### Task brief:
Give back every record exactly, with its pictures left out.

[Page images and extracted text]
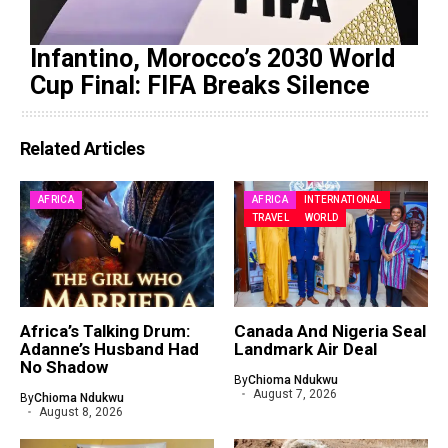
Infantino, Morocco’s 2030 World
Cup Final: FIFA Breaks Silence
Related Articles
AFRICA
AFRICA
INTERNATIONAL
TRAVEL
WORLD
Africa’s Talking Drum:
Canada And Nigeria Seal
Adanne’s Husband Had
Landmark Air Deal
No Shadow
By
Chioma Ndukwu
August 7, 2026
By
Chioma Ndukwu
August 8, 2026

### Solution to the exercise:
Infantino, Morocco’s 2030 World
Cup Final: FIFA Breaks Silence
Related Articles
AFRICA
AFRICA
INTERNATIONAL
TRAVEL
WORLD
Africa’s Talking Drum:
Canada And Nigeria Seal
Adanne’s Husband Had
Landmark Air Deal
No Shadow
By
Chioma Ndukwu
August 7, 2026
By
Chioma Ndukwu
August 8, 2026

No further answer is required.